The transition may have a width of 4µm to go from white to black. If the pixels of the HD sensor are 3.1µm there is a pretty good match between the lens transfer function (MTF) and the pixel size. It’s okay for the MTF to be a greater than the pixel size because inter-pixel interpolation can use surrounding pixels to determine exactly where a line is in the image.
However if the same lens is used for a 4K UHD sensor with pixels of 1.55µm, there is too great a mismatch between the MTF of the lens and the pixel size (4µm versus 1.55µm). Small lines in the image such as the letters on a number plate will become fuzzy and gray.
A lens with higher image quality will be able to focus the light to dark edge to a width of only 2µm. The extra sharpness allows the image sensor to better determine the location of the edge, resulting in a sharper image with higher contrast.
There will always be a fine balance in image capture. A high quality lens is needed to create sharp, high contrast edges at the image plane. A high resolution sensor can see these edges clearly, and the image processing chip will not degrade the image more than necessary. The goal is to match the image quality of each camera element – lens and sensor – to avoid paying for a specified image quality which then cannot be realised.
The reality is 4K UHD cameras need 4K UHD lenses in order to take advantage of the available resolution on the sensor chip.
In summary
Using an under-specified lens might save a small amount of money, but it is a corner-cutting exercise which could end up reducing the effectiveness of the whole system. If an end user has invested in 4K UHD cameras, then fitting inferior lenses makes such an investment pointless.
As the use of 4K UHD or higher megapixel video increases, so the specification of suitable megapixel lenses becomes more critical.
One note of caution is that not all megapixel lens specifications are the same!
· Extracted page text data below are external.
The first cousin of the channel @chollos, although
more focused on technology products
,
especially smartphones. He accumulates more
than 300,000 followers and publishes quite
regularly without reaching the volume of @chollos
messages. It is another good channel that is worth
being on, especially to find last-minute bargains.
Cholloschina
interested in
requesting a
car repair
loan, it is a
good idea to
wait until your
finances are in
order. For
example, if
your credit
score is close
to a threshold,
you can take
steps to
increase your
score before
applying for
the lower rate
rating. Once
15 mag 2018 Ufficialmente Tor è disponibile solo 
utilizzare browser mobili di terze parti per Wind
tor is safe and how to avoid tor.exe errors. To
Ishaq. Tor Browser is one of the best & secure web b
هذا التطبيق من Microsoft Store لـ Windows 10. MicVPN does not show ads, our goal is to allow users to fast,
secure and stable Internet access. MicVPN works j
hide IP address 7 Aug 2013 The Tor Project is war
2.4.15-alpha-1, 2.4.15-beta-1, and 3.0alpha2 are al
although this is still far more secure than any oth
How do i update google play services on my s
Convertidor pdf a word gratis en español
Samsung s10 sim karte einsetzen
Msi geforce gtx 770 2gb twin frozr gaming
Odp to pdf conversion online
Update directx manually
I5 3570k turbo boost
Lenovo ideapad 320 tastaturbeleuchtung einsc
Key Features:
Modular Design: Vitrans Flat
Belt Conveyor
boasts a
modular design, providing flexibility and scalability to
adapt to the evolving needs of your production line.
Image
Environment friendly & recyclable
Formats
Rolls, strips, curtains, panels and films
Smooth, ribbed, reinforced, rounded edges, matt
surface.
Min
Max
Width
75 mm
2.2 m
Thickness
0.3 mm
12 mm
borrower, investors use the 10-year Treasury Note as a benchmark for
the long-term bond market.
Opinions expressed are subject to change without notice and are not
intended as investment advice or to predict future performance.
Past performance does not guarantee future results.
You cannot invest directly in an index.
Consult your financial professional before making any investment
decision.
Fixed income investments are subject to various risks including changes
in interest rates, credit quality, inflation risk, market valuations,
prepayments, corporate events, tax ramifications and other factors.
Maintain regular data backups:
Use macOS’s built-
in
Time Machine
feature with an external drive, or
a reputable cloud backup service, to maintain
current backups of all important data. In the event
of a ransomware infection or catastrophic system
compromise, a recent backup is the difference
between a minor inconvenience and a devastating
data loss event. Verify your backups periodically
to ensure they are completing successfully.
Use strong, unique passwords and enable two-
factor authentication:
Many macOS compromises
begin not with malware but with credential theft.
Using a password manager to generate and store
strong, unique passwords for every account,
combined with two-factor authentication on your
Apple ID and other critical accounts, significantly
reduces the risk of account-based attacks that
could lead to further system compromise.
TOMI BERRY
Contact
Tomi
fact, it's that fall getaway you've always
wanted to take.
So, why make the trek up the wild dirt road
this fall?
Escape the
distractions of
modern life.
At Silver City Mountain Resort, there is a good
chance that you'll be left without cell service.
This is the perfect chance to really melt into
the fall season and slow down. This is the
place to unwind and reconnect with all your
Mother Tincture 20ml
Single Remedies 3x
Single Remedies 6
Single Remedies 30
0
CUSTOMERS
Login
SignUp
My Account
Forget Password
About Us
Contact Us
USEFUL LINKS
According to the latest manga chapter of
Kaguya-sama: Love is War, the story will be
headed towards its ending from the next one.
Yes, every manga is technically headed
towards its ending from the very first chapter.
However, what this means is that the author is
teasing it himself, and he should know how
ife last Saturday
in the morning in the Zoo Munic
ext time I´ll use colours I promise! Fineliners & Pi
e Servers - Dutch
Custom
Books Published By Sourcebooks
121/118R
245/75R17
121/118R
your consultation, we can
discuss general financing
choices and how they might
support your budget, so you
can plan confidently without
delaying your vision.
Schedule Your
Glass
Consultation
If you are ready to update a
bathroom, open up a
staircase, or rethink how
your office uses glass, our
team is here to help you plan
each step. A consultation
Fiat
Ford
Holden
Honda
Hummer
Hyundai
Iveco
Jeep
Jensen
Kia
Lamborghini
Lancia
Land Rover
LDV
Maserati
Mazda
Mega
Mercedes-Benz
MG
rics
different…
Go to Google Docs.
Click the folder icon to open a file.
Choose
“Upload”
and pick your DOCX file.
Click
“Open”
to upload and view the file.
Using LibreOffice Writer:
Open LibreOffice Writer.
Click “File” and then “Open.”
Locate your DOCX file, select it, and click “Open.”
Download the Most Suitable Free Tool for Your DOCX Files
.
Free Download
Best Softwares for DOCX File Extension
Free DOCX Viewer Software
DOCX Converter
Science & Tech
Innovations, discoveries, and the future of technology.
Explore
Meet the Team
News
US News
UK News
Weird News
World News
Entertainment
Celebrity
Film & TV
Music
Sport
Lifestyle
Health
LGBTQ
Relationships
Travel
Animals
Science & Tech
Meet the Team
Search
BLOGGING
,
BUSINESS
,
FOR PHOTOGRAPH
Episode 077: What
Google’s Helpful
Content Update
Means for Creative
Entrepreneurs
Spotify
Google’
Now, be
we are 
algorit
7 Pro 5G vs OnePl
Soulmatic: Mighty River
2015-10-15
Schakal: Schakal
The rating can be defined in two different ways. While a 4K UHD video stream is 8.3 megapixels, it is still common for megapixel lenses to be rated for 4:3 images, so a 4K UHD camera would require a lens rated for 12 megapixels if that is how the manufacturer rates their lenses.
A high quality lens will also aid low light performance, and given that most 4K UHD cameras may not have the best sensitivity levels, any boost obviously helps.
There is no substitute for an appropriately specified quality lens. As improved image quality is one of the main drivers behind 4K UHD deployments, any other option seems a foolhardy path to follow!